In a time when it seems like every day we hear of another company making the ultimate sacrifice and closing its doors, it's refreshing and inspiring to hear of a company like Xtreme Machine finding its way through this mess, and celebrating a milestone such as a 10-year anniversary. We caught up with Xtreme Machine's Rick Rolson and Rod Brogdon to get a little insight on the history and background on the wheel company.
Rod working feverishly to come up with yet another new wheel design.
HB: How did the idea to start up a motorcycle wheel company come about?
Rick: The Rodem brothers, Robert Lee and Jeff, owned a machine shop in Jacksonville, Illinois, that had been in the family since 1919. After Robert read an article on the father and son who started Titan motorcycle, he thought that we could get into the motorcycle industry too, especially since we already had the machinery and personnel in place. Our original plan was to produce parts for sprint cars and decorative bolt-on parts for motorcycles. We found out real quick we didn't want to be in the sprint car business. We also found out the decorative parts being produced for the most part were being sold real cheap and a lot of times they were produced overseas. After a visit from Rod Brogdon, a friend and native from Jacksonville, we had a new idea. Rod was currently employed in Kentucky and in the motorcycle industry. We thought if we could convince him to join our forces, we could make an immediate impact in the motorcycle industry with wheels. Rod decided to join us, and the rest is history.
HB: Who was on the ground floor of the company when it started? How many employees did you have and how many are still with you?
Rick:It was myself, Jeff, Robert Lee, and Donna Carmody. There were 15 of us, and there still are 15 of us.
One side of the shop for machining wheels and the other side for assembly.
HB: Who came up with the name? How was it chosen? Were there any other name considerations?
Rick:I came up with the name. I don't really remember any other name considerations.
HB: What was the first piece of equipment that was purchased for the company?
Rick: Well since there was already the machine shop, we pretty much had what we needed to cut the wheels, so we just needed a polishing machine.
HB: What was the first wheel design you guys came out with? And who designed it?
Rick: Rod deigned our first wheel, which we called Mystic. It's sort of a tribal design with some points and curves with ball-milled accents.
...and the other side for assembly.
HB: Is everything done in-house?
Rod: Yeah, we do everything except the chrome and powdercoat. The chrome is done out of state and the powdercoat is done here in town.
HB: And you guys produce wheels for Harleys, Victory, and some metric bikes. How many wheels would you say you produce a year?
Rod: We probably do around 2,500 wheels a year.
HB: What's the process for creating a new wheel design/style?

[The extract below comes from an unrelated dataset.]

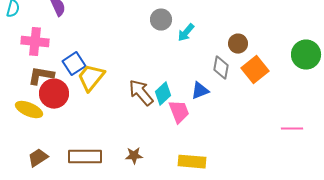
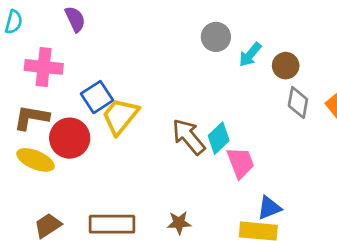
brown circle: (238, 44) -> (286, 66), moved
brown L-shape: (41, 76) -> (31, 118), moved
blue triangle: (200, 91) -> (269, 208), moved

Rick: I'm not really sure there's a process. We normally start designing and something just develops. It might be what we had intended, but a lot of times it's not. It usually ends up better.
HB: How many designs and styles do you offer?
Rick: We have more than 50 designs and eight finish options.
HB: What's the most popular wheel design?
Rod: I used to know off the top of my head. Back a few years ago, around 2007, it was the Reaper and the Shredder. Now we've got so many designs, it's kind of spread out.